▼▼▼

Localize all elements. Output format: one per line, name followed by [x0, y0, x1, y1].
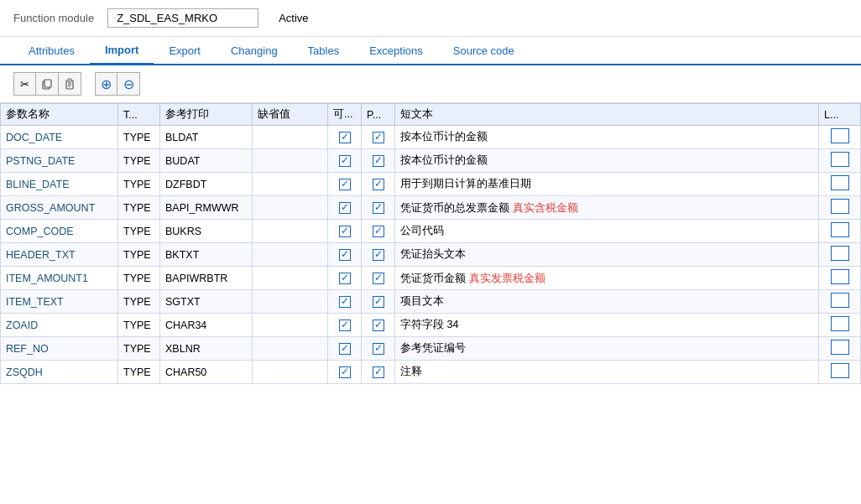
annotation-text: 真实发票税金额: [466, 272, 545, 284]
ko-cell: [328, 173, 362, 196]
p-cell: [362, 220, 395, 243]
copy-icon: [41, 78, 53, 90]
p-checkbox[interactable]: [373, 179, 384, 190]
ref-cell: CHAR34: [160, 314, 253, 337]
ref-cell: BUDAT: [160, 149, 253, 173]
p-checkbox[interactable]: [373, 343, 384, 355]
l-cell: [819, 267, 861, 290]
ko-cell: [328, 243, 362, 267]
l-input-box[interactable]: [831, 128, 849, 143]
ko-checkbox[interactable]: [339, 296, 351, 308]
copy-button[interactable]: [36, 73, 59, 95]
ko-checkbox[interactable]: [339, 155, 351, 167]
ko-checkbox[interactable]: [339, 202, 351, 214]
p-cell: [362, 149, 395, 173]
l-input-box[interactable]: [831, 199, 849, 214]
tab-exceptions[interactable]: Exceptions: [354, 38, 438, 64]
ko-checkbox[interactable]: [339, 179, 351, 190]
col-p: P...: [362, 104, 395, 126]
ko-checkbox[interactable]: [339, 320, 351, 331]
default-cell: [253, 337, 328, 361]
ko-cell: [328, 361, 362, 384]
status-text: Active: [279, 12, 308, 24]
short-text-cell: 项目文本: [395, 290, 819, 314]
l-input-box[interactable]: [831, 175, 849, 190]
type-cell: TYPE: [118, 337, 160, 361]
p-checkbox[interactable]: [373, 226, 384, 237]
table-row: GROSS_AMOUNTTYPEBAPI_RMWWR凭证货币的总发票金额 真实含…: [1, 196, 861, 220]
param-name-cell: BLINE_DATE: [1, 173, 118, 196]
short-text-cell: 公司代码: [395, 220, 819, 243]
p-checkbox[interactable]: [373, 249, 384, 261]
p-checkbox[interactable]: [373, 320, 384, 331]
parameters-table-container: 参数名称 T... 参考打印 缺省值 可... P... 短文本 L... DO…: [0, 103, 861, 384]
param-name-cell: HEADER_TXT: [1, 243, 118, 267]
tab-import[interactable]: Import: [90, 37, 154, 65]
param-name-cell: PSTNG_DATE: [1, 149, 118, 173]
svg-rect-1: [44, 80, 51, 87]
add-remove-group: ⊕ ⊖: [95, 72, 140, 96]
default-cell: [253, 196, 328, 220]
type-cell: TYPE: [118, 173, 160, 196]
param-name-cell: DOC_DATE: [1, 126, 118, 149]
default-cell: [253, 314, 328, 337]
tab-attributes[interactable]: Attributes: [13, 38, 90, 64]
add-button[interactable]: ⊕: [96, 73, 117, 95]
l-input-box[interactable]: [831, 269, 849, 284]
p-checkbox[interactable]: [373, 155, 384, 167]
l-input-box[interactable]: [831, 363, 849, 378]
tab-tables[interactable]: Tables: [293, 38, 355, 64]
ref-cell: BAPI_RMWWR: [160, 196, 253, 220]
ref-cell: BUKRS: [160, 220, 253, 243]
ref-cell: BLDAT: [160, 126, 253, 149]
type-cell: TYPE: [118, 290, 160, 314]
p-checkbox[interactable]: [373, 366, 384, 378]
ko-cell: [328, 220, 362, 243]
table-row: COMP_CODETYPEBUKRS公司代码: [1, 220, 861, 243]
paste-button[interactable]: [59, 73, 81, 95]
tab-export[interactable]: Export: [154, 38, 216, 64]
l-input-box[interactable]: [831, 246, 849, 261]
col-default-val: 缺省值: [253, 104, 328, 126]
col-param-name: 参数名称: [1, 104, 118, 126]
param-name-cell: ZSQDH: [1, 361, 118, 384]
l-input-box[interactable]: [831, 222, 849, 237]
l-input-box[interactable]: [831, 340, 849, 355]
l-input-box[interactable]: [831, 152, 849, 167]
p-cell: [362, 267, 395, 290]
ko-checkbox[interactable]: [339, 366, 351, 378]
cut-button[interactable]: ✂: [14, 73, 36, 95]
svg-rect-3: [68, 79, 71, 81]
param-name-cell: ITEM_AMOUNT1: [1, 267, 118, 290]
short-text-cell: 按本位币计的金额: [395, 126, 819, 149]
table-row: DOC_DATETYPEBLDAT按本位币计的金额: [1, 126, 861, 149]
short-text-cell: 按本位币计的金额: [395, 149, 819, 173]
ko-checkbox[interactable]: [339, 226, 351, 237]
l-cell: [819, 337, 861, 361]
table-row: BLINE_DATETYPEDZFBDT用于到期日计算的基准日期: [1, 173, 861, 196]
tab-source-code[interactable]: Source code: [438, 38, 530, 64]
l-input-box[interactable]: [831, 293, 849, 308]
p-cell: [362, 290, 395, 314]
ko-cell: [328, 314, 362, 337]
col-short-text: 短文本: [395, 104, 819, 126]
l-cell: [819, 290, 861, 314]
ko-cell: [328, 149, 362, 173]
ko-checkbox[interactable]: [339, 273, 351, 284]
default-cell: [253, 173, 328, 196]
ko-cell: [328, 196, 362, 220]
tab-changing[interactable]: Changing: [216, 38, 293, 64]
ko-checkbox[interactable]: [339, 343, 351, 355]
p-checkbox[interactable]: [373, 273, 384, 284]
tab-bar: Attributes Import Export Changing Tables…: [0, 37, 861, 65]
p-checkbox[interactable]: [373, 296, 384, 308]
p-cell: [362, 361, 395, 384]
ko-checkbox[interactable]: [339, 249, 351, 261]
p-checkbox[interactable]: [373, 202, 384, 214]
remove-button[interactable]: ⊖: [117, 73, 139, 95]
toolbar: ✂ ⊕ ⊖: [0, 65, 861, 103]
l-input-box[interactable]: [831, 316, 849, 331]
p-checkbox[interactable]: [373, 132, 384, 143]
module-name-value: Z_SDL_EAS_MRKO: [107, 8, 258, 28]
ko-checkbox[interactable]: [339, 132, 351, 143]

▲▲▲

> _Exercise requirements_:
Pictures aside, reproduce all of the data exactly.

> _Written answer_:
Localize all elements. Output format: one per line, name followed by [x0, y0, x1, y1].
annotation-text: 真实发票税金额: [466, 272, 545, 284]
ko-cell: [328, 173, 362, 196]
p-cell: [362, 220, 395, 243]
copy-icon: [41, 78, 53, 90]
p-checkbox[interactable]: [373, 179, 384, 190]
ref-cell: CHAR34: [160, 314, 253, 337]
ref-cell: BUDAT: [160, 149, 253, 173]
p-checkbox[interactable]: [373, 343, 384, 355]
l-cell: [819, 267, 861, 290]
ko-cell: [328, 243, 362, 267]
l-input-box[interactable]: [831, 128, 849, 143]
ko-checkbox[interactable]: [339, 296, 351, 308]
copy-button[interactable]: [36, 73, 59, 95]
ko-checkbox[interactable]: [339, 155, 351, 167]
ko-checkbox[interactable]: [339, 202, 351, 214]
p-cell: [362, 149, 395, 173]
l-input-box[interactable]: [831, 199, 849, 214]
tab-exceptions[interactable]: Exceptions: [354, 38, 438, 64]
ko-checkbox[interactable]: [339, 179, 351, 190]
col-p: P...: [362, 104, 395, 126]
ko-checkbox[interactable]: [339, 320, 351, 331]
default-cell: [253, 337, 328, 361]
ko-cell: [328, 361, 362, 384]
status-text: Active: [279, 12, 308, 24]
short-text-cell: 项目文本: [395, 290, 819, 314]
l-input-box[interactable]: [831, 175, 849, 190]
type-cell: TYPE: [118, 337, 160, 361]
p-checkbox[interactable]: [373, 226, 384, 237]
table-row: GROSS_AMOUNTTYPEBAPI_RMWWR凭证货币的总发票金额 真实含…: [1, 196, 861, 220]
param-name-cell: BLINE_DATE: [1, 173, 118, 196]
short-text-cell: 公司代码: [395, 220, 819, 243]
p-checkbox[interactable]: [373, 249, 384, 261]
p-checkbox[interactable]: [373, 320, 384, 331]
parameters-table-container: 参数名称 T... 参考打印 缺省值 可... P... 短文本 L... DO…: [0, 103, 861, 384]
param-name-cell: HEADER_TXT: [1, 243, 118, 267]
tab-import[interactable]: Import: [90, 37, 154, 65]
param-name-cell: PSTNG_DATE: [1, 149, 118, 173]
svg-rect-1: [44, 80, 51, 87]
add-remove-group: ⊕ ⊖: [95, 72, 140, 96]
default-cell: [253, 196, 328, 220]
type-cell: TYPE: [118, 173, 160, 196]
param-name-cell: DOC_DATE: [1, 126, 118, 149]
default-cell: [253, 314, 328, 337]
tab-attributes[interactable]: Attributes: [13, 38, 90, 64]
add-button[interactable]: ⊕: [96, 73, 117, 95]
l-input-box[interactable]: [831, 269, 849, 284]
p-checkbox[interactable]: [373, 155, 384, 167]
l-input-box[interactable]: [831, 363, 849, 378]
tab-tables[interactable]: Tables: [293, 38, 355, 64]
ref-cell: BAPI_RMWWR: [160, 196, 253, 220]
ref-cell: BUKRS: [160, 220, 253, 243]
ref-cell: BLDAT: [160, 126, 253, 149]
type-cell: TYPE: [118, 290, 160, 314]
p-checkbox[interactable]: [373, 366, 384, 378]
ko-cell: [328, 220, 362, 243]
table-row: COMP_CODETYPEBUKRS公司代码: [1, 220, 861, 243]
paste-button[interactable]: [59, 73, 81, 95]
tab-export[interactable]: Export: [154, 38, 216, 64]
l-input-box[interactable]: [831, 246, 849, 261]
col-default-val: 缺省值: [253, 104, 328, 126]
col-param-name: 参数名称: [1, 104, 118, 126]
param-name-cell: ZSQDH: [1, 361, 118, 384]
l-input-box[interactable]: [831, 222, 849, 237]
l-input-box[interactable]: [831, 340, 849, 355]
l-input-box[interactable]: [831, 152, 849, 167]
p-cell: [362, 267, 395, 290]
ko-checkbox[interactable]: [339, 366, 351, 378]
cut-button[interactable]: ✂: [14, 73, 36, 95]
svg-rect-3: [68, 79, 71, 81]
param-name-cell: ITEM_AMOUNT1: [1, 267, 118, 290]
short-text-cell: 按本位币计的金额: [395, 126, 819, 149]
table-row: DOC_DATETYPEBLDAT按本位币计的金额: [1, 126, 861, 149]
short-text-cell: 按本位币计的金额: [395, 149, 819, 173]
ko-checkbox[interactable]: [339, 226, 351, 237]
l-cell: [819, 337, 861, 361]
table-row: BLINE_DATETYPEDZFBDT用于到期日计算的基准日期: [1, 173, 861, 196]
tab-source-code[interactable]: Source code: [438, 38, 530, 64]
l-input-box[interactable]: [831, 293, 849, 308]
p-cell: [362, 290, 395, 314]
ko-cell: [328, 314, 362, 337]
col-short-text: 短文本: [395, 104, 819, 126]
l-cell: [819, 290, 861, 314]
ko-cell: [328, 149, 362, 173]
ko-checkbox[interactable]: [339, 273, 351, 284]
default-cell: [253, 173, 328, 196]
ko-cell: [328, 196, 362, 220]
tab-changing[interactable]: Changing: [216, 38, 293, 64]
ko-checkbox[interactable]: [339, 343, 351, 355]
p-checkbox[interactable]: [373, 273, 384, 284]
tab-bar: Attributes Import Export Changing Tables…: [0, 37, 861, 65]
p-checkbox[interactable]: [373, 296, 384, 308]
p-cell: [362, 361, 395, 384]
ko-checkbox[interactable]: [339, 249, 351, 261]
p-checkbox[interactable]: [373, 202, 384, 214]
remove-button[interactable]: ⊖: [117, 73, 139, 95]
toolbar: ✂ ⊕ ⊖: [0, 65, 861, 103]
l-input-box[interactable]: [831, 316, 849, 331]
p-checkbox[interactable]: [373, 132, 384, 143]
module-name-value: Z_SDL_EAS_MRKO: [107, 8, 258, 28]
ko-checkbox[interactable]: [339, 132, 351, 143]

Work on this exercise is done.